Şöyle ki: Kendilerini “ilke ve inkılâplar”ın bekçisi olarak görürler. Laikliğe lâf ettirmezler. Harf inkılâbını hararetle savunurlar. Nice başları götüren şapka devriminin gerekliliğini kuyruklu yalanlarla tevil ederler. Avrupa'dan olduğu gibi ithal edilen ticaret (İtalya), ceza (Almanya) ve medenî (İsviçre) kanunların yeni Türkiye için hayatî öneme sahip olduğunu anlatmak için bin dereden su getirirler.
*
Yaklaşık yüz senedir, söz konusu “ilke ve inkılâplar”ın hem bekçiliğini üstlenen, hem de gönüllü avukatlığını yapan aynı Kemalistler, bir taraftan da Avrupa Birliği’ne (AB) şiddetle karşı gelirler. Türkiye’nin AB üyesi olmasını katiyen istemezler. Elli senedir “İstemezuuk” deyip dururlar.

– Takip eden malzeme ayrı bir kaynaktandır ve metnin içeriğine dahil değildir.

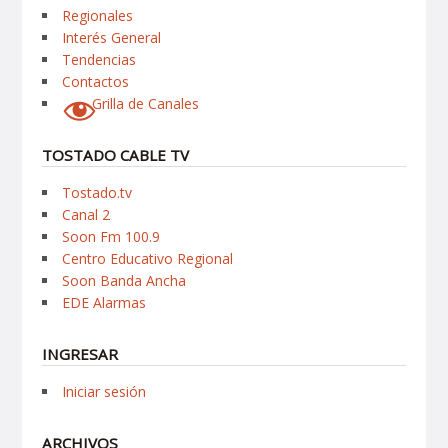
Regionales
Interés General
Tendencias
Contactos
Grilla de Canales
TOSTADO CABLE TV
Tostado.tv
Canal 2
Soon Fm 100.9
Centro Educativo Regional
Soon Banda Ancha
EDE Alarmas
INGRESAR
Iniciar sesión
ARCHIVOS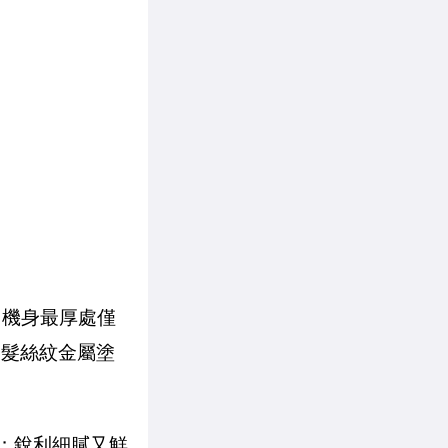
腦，機身最厚處僅
心圓髮絲紋金屬塗
作業；銳利細膩又鮮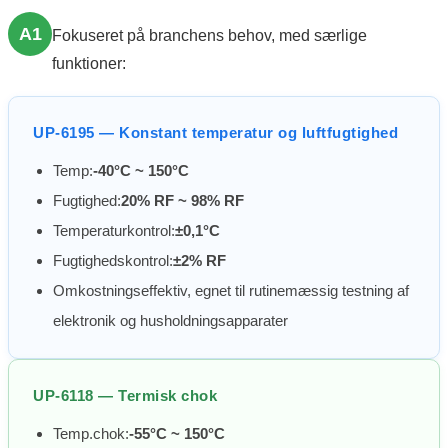
A1
Fokuseret på branchens behov, med særlige
funktioner:
UP-6195 — Konstant temperatur og luftfugtighed
Temp:
-40°C ~ 150°C
Fugtighed:
20% RF ~ 98% RF
Temperaturkontrol:
±0,1°C
Fugtighedskontrol:
±2% RF
Omkostningseffektiv, egnet til rutinemæssig testning af
elektronik og husholdningsapparater
UP-6118 — Termisk chok
Temp.chok:
-55°C ~ 150°C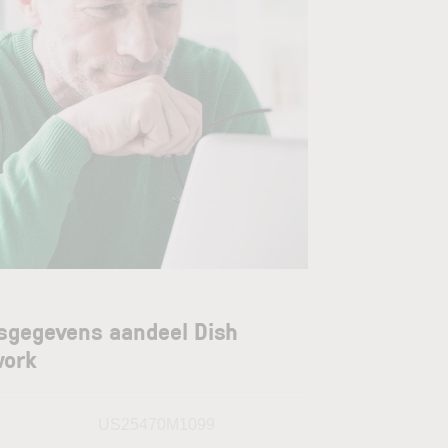
sgegevens aandeel Dish
work
N
US25470M1099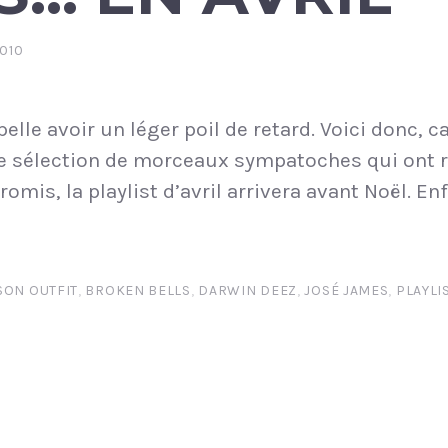
2010
pelle avoir un léger poil de retard. Voici donc, c
te sélection de morceaux sympatoches qui ont
mis, la playlist d’avril arrivera avant Noël. Enf
SON OUTFIT
,
BROKEN BELLS
,
DARWIN DEEZ
,
JOSÉ JAMES
,
PLAYLI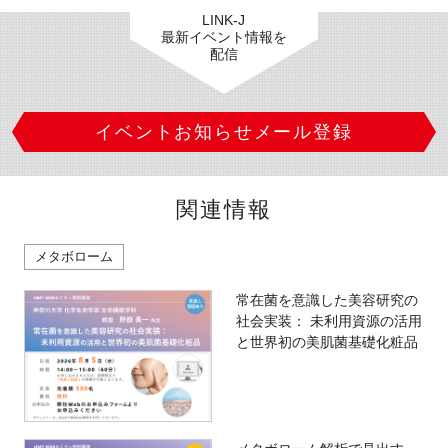
LINK-J
最新イベント情報を
配信
イベントお知らせメール登録
関連情報
メタボローム
常在菌を意識した美容研究の
社会実装： 未利用資源の活用
と世界初の美肌菌基礎化粧品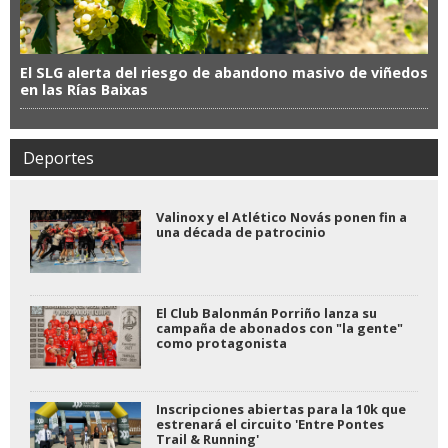
El SLG alerta del riesgo de abandono masivo de viñedos
en las Rías Baixas
Deportes
Valinox y el Atlético Novás ponen fin a
una década de patrocinio
El Club Balonmán Porriño lanza su
campaña de abonados con "la gente"
como protagonista
Inscripciones abiertas para la 10k que
estrenará el circuito 'Entre Pontes
Trail & Running'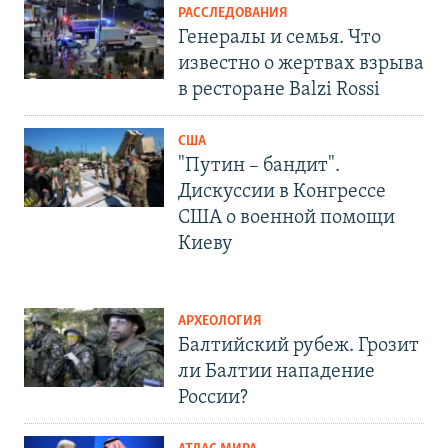
РАССЛЕДОВАНИЯ
Генералы и семья. Что
известно о жертвах взрыва
в ресторане Balzi Rossi
США
"Путин – бандит".
Дискуссии в Конгрессе
США о военной помощи
Киеву
АРХЕОЛОГИЯ
Балтийский рубеж. Грозит
ли Балтии нападение
России?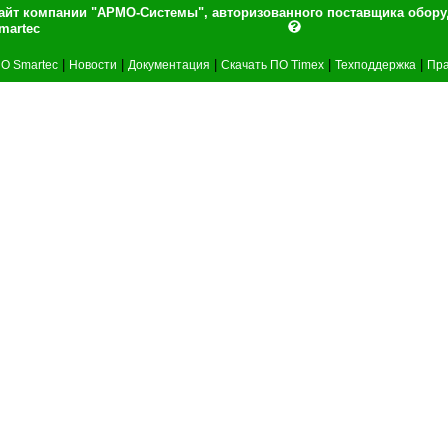
айт компании "АРМО-Системы", авторизованного поставщика обор
martec
|
|
|
|
|
О Smartec
Новости
Документация
Скачать ПО Timex
Техподдержка
Пра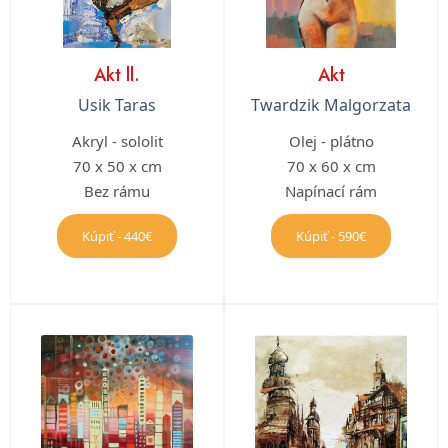
Akt ll.
Akt
Usik Taras
Twardzik Malgorzata
Akryl - sololit
Olej - plátno
70 x 50 x cm
70 x 60 x cm
Bez rámu
Napínací rám
Kúpiť - 440€
Kúpiť - 590€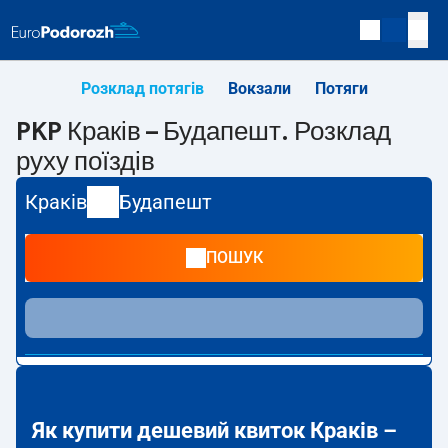
Розклад потягів
Вокзали
Потяги
PKP Краків – Будапешт. Розклад
руху поїздів
Краків
Будапешт
ПОШУК
Як купити дешевий квиток Краків –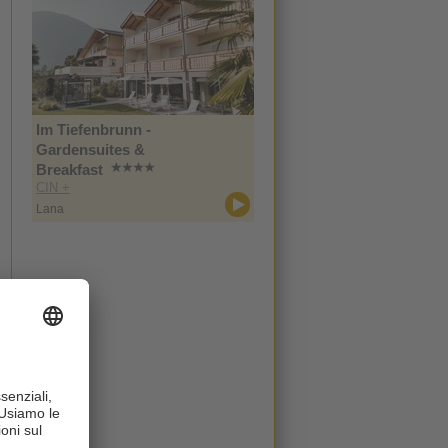
Im Tiefenbrunn -
Gardensuites &
Breakfast
CIN +
Lana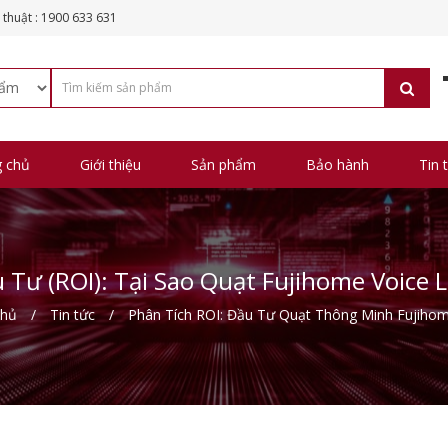
 thuật : 1900 633 631
g chủ
Giới thiệu
Sản phẩm
Bảo hành
Tin 
 Tư (ROI): Tại Sao Quạt Fujihome Voice
chủ
Tin tức
Phân Tích ROI: Đầu Tư Quạt Thông Minh Fujihom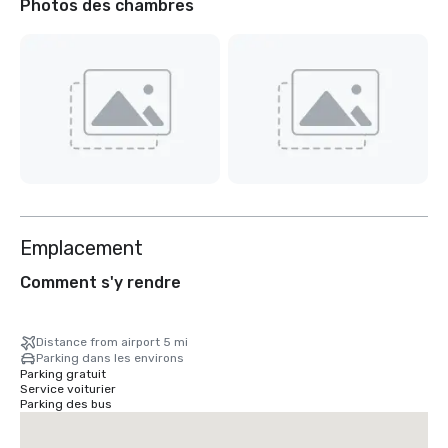
Photos des chambres
Emplacement
Comment s'y rendre
Distance from airport 5 mi
Parking dans les environs
Parking gratuit
Service voiturier
Parking des bus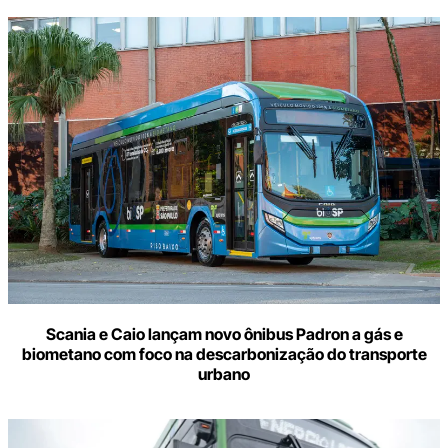
Scania e Caio lançam novo ônibus Padron a gás e
biometano com foco na descarbonização do transporte
urbano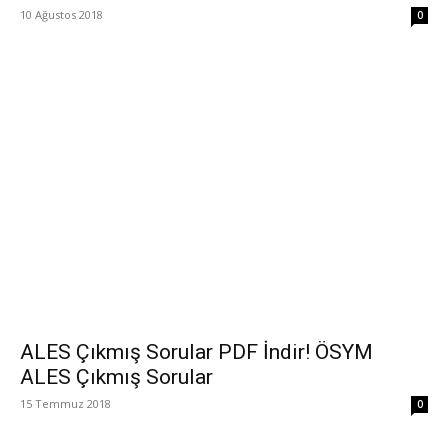
10 Ağustos 2018
0
ALES Çıkmış Sorular PDF İndir! ÖSYM
ALES Çıkmış Sorular
15 Temmuz 2018
0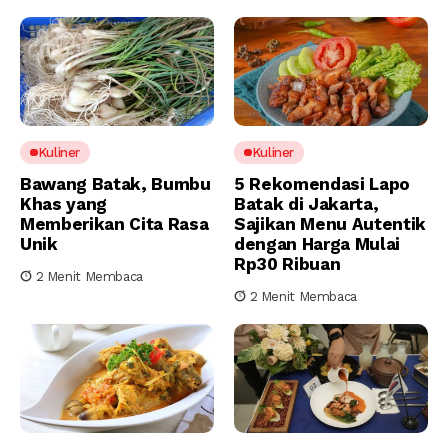
Kuliner
Kuliner
Bawang Batak, Bumbu
5 Rekomendasi Lapo
Khas yang
Batak di Jakarta,
Memberikan Cita Rasa
Sajikan Menu Autentik
Unik
dengan Harga Mulai
Rp30 Ribuan
2 Menit Membaca
2 Menit Membaca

Bunlar, sözüm ona “Haçlılar”a karşıdırlar. Avrupalıları “Türkiye’nin ezelî-ebedî düşmanı” olarak görürler. “Batı emperyalizmi”ni de güya yerden yere vururlar. Vesaire…
İşte, Kemalistlerin yaman çelişkisi tam da bu noktada kendini gösterip ayyuka çıkıyor.
Zira, Kemalistlerin “Zinhar dokundurtmayız” dedikleri o “ilke ve inkılâplar”ın istisnasız tamamı Avrupa menşelidir. Onların hiçbiri yerli ve millî değildir. Bilâistisna hepsinin de patenti Batı’ya aittir.
Hakikaten de yaman çelişki değil mi? Adamlar, hem topyekûn Avrupa’ya karşı geliyor gibi davranıyor, hem de yüz yıl önce Avrupa’dan ithal edilen Batı patentli ürünleri cansiperâne savunmaya çalışıyorlar.
*
Avrupa’yı en doğru, en rasyonel şekilde analiz eden münevverlerin başında Bediüzzaman Said Nursî geliyor.
Üstad Bediüzzaman, meşhûr “Notalar”ında Avrupa’yı iki kısma ayırıyor. Kendi ifadesiyle “Yanlış anlaşılmasın, Avrupa ikidir” diyor.
Hakikî İsevilik dinine bağlı olan “Birinci Avrupa”yı insanlığa güzel, hayırlı, faydalı hizmetler sunmaya çalışan kısım olarak görürken, “insî şeytan” gibi davran “İkinci Avrupa”yı ise, nesilleri bozan, gençleri baştan çıkaran, dünyayı fesada veren ve insanlığın başına belâ olan her türlü küfür ve küfranı âleme yaymaya çalışan kısım olarak görüyor.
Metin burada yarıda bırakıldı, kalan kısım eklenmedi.